*WORK ITEM*: The required output is the line that contains "Փետրվար (809, 859)" through the last line of the data, retyped verbatim and with nothing added.

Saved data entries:
________________________

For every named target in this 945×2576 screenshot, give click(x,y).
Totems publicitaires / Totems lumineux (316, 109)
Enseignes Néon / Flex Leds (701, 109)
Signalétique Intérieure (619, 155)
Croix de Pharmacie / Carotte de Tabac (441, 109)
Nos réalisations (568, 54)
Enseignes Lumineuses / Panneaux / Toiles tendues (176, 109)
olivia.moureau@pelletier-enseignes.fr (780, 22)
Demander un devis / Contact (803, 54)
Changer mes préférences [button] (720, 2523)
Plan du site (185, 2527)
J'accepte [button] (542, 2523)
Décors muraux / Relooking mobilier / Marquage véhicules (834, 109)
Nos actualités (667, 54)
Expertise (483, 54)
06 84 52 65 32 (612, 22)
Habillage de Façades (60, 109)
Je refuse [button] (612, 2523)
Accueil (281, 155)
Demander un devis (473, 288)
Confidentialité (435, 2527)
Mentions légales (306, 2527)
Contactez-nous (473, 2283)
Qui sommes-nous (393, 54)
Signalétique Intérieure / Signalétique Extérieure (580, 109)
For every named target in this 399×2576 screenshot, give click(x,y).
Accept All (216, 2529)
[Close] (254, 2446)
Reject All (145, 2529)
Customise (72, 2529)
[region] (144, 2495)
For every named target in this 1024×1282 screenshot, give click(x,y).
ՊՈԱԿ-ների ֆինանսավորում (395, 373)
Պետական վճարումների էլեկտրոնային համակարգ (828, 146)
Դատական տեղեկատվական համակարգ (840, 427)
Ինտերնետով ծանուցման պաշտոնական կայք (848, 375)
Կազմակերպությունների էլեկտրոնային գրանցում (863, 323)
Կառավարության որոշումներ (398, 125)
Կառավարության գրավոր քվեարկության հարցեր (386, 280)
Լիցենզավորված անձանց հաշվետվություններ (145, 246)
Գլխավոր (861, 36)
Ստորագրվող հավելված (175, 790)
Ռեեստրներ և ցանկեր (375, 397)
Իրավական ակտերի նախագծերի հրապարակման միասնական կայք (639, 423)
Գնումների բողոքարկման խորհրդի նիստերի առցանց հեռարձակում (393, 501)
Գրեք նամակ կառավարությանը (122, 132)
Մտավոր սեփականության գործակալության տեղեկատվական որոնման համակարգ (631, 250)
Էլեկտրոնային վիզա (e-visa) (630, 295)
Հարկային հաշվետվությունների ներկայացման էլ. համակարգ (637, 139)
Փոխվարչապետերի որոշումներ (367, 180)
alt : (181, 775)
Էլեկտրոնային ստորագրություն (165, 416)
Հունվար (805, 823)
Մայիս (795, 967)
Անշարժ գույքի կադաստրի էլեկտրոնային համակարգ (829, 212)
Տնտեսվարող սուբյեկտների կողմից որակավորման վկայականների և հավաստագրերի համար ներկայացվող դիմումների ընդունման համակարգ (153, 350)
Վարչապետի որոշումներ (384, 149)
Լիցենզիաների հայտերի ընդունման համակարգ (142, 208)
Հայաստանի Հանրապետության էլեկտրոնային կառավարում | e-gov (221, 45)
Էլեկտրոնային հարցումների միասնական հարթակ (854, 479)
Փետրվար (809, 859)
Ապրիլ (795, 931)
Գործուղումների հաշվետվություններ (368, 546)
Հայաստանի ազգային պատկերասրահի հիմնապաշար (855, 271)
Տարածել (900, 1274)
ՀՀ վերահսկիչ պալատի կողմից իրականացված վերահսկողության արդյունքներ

________________________

*OUTPUT FOR THIS EXERCISE*:
Փետրվար (809, 859)
Ապրիլ (795, 931)
Գործուղումների հաշվետվություններ (368, 546)
Հայաստանի ազգային պատկերասրահի հիմնապաշար (855, 271)
Տարածել (900, 1274)
ՀՀ վերահսկիչ պալատի կողմից իրականացված վերահսկողության արդյունքներ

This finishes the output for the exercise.